2. Bring up a VM, and then attach the vhostuser interface to it
This doesn't work.

The following error is observed in the log: /var/log/nova/nova-compute.log
2016-10-18:35:53.000 20623 ERROR nova.virt.libvirt.driver [instance: 330532f9-4e36-401f-8f3a-4caaa8ebd4d0] Traceback (most recent call last):
2016-10-18 18:35:53.000 20623 ERROR nova.virt.libvirt.driver [instance: 330532f9-4e36-401f-8f3a-4caaa8ebd4d0]   File "/usr/lib/python2.7/site-packages/nova/virt/libvir
t/driver.py", line 1504, in attach_interface
2016-10-18 18:35:53.000 20623 ERROR nova.virt.libvirt.driver [instance: 330532f9-4e36-401f-8f3a-4caaa8ebd4d0]     guest.attach_device(cfg, persistent=True, live=live)
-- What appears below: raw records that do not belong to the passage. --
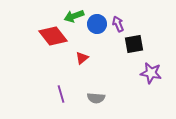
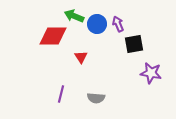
green arrow: rotated 42 degrees clockwise
red diamond: rotated 52 degrees counterclockwise
red triangle: moved 1 px left, 1 px up; rotated 24 degrees counterclockwise
purple line: rotated 30 degrees clockwise
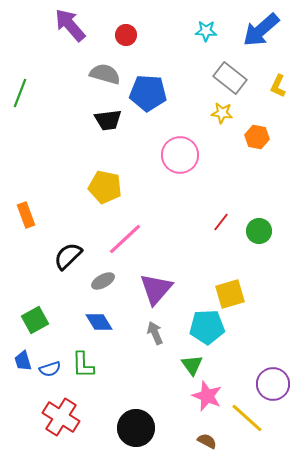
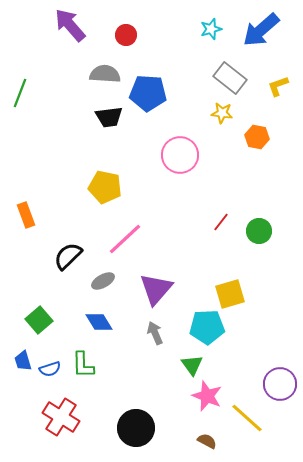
cyan star: moved 5 px right, 2 px up; rotated 20 degrees counterclockwise
gray semicircle: rotated 12 degrees counterclockwise
yellow L-shape: rotated 45 degrees clockwise
black trapezoid: moved 1 px right, 3 px up
green square: moved 4 px right; rotated 12 degrees counterclockwise
purple circle: moved 7 px right
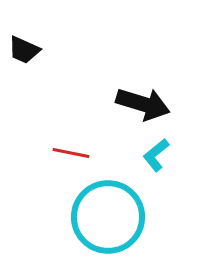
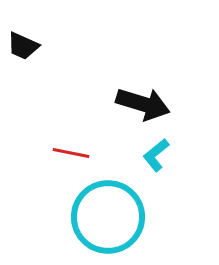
black trapezoid: moved 1 px left, 4 px up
2016-10-18 18:35:53.000 20623 ERROR nova.virt.libvirt.driver [instance: 330532f9-4e36-401f-8f3a-4caaa8ebd4d0]   File "/usr/lib/python2.7/site-packages/nova/virt/libvir
t/guest.py", line 250, in attach_device
2016-10-18 18:35:53.000 20623 ERROR nova.virt.libvirt.driver [instance: 330532f9-4e36-401f-8f3a-4caaa8ebd4d0]     self._domain.attachDeviceFlags(conf.to_xml(), flags=f
lags)
2016-10-18 18:35:53.000 20623 ERROR nova.virt.libvirt.driver [instance: 330532f9-4e36-401f-8f3a-4caaa8ebd4d0]   File "/usr/lib/python2.7/site-packages/eventlet/tpool.p
y", line 183, in doit
2016-10-18 18:35:53.000 20623 ERROR nova.virt.libvirt.driver [instance: 330532f9-4e36-401f-8f3a-4caaa8ebd4d0]     result = proxy_call(self._autowrap, f, *args, **kwarg
s)
2016-10-18 18:35:53.000 20623 ERROR nova.virt.libvirt.driver [instance: 330532f9-4e36-401f-8f3a-4caaa8ebd4d0]   File "/usr/lib/python2.7/site-packages/eventlet/tpool.p
y", line 141, in proxy_call
2016-10-18 18:35:53.000 20623 ERROR nova.virt.libvirt.driver [instance: 330532f9-4e36-401f-8f3a-4caaa8ebd4d0]     rv = execute(f, *args, **kwargs)
2016-10-18 18:35:53.000 20623 ERROR nova.virt.libvirt.driver [instance: 330532f9-4e36-401f-8f3a-4caaa8ebd4d0]   File "/usr/lib/python2.7/site-packages/eventlet/tpool.p
y", line 122, in execute
2016-10-18 18:35:53.000 20623 ERROR nova.virt.libvirt.driver [instance: 330532f9-4e36-401f-8f3a-4caaa8ebd4d0]     six.reraise(c, e, tb)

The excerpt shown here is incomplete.